Re: [tied] Re: Ingvar and Ivar

From: Piotr Gasiorowski
Message: 6160
Date: 2001-02-17

Attachments :
 
----- Original Message -----
From: Miguel Carrasquer Vidal
To: cybalist@yahoogroups.com
Sent: Saturday, February 17, 2001 4:48 PM
Subject: Re: [tied] Re: Ingvar and Ivar

> *ingwaR is Wolfgang Krause's reconstruction for the name.  If you have a better proposal...
 
No, I haven't got one, and I don't mind *ingWaz as a rune-name. I only pointed out that it's a reconstruction.
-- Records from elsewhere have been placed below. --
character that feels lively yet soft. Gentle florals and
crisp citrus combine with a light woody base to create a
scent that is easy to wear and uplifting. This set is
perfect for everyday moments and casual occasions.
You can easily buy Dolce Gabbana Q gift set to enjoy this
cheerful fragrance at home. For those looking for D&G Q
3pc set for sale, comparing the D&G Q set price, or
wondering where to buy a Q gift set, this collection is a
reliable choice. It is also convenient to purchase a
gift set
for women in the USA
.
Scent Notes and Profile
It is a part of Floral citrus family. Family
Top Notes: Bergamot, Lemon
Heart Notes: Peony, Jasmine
> But we also have additional evidence:

> 1) the name of the 13th rune is usually reconstructed as *i:waR
 
What kind of "evidence" is this? The name is also commonly reconstructed as *i:xWaz, and with good reason. If it was originally *i:waz, what's the final <-h> doing in its Anglo-Saxon name (<ih>/<eoh>)?

> 2) the names of the runes (except, obviously, *ingwaR for /N/ and *algiR for /R/) are acrophonic.
 
If Rune 13 stood for long /i:/, its name WAS acrophonic. If it stood for dorsal (velar/palatal) fricatives as opposed to word-initial lenited [h], its name can't have been acrophonic for the same reason that ruled out acrophony for /N/ and /z/ -- segments that did not occur word-initially. But *i:waz (let alone *i:hWaz) would hardly have been acrophonic for /iu/ in Proto-Germanic or Proto-NW-Germanic terms.
 
> 3) Vowel length was not distinguished.
 
Nor was it in Gothic, EXCEPT for i/i:, as you noted yourself.
 
> 4) Last but not least: the inventor(s) of the runes knew what they were doing.
 
So what? How does it follow from (4) that the phonetic value of Rune 13 was [iu]? If the inventors bothered to write [iu] with a single rune, why didn't they do the same for [au] and [ai], just in order to be consistent? Why isn't the Old English value [e:@] < *iu? Finally, why are reflexes of *iu spelt <iu> or <eu> in extant Early Runic and Old English inscriptions although Rune 13 is preserved in the futharks in question?
 
> The above can only lead to one conclusion: the 13th rune originally stood for /iu/ when the runes were first invented (either in Denmark or in the neighbourhood of the Roman limes, around the beginning of our era).  Unfortunately, the origins of the runic script are still obscure and very few early runic inscriptions are known, so we may
never know for sure.
The conclusion is a non-sequitur. But suppose the runic script was inspired by an Etruscan or Venetic prototype in which the combination of E and I looked exactly like H (the variant with three crossbars) -- this similarity might have led to the orthographic identification of EI [i:] and H [h/x]. Both a three-bar H and EI are represented in the Negau Helmet inscription (HARIGASTITEIWAI...), a "Germanoid" text in a North Italic alphabet. Note that both Rune 9 (*hagalaz, especially its Anglo-Frisian variant) and Rune 13 resemble varieties of Venetic H, and that those which could serve as prototypes of Rune 13 (a vertical staff flanked by two shorter lines or dots) are confusible with Venetic <.I.>. One could think of various reasons why this particular rune should have had more than one phonetic value.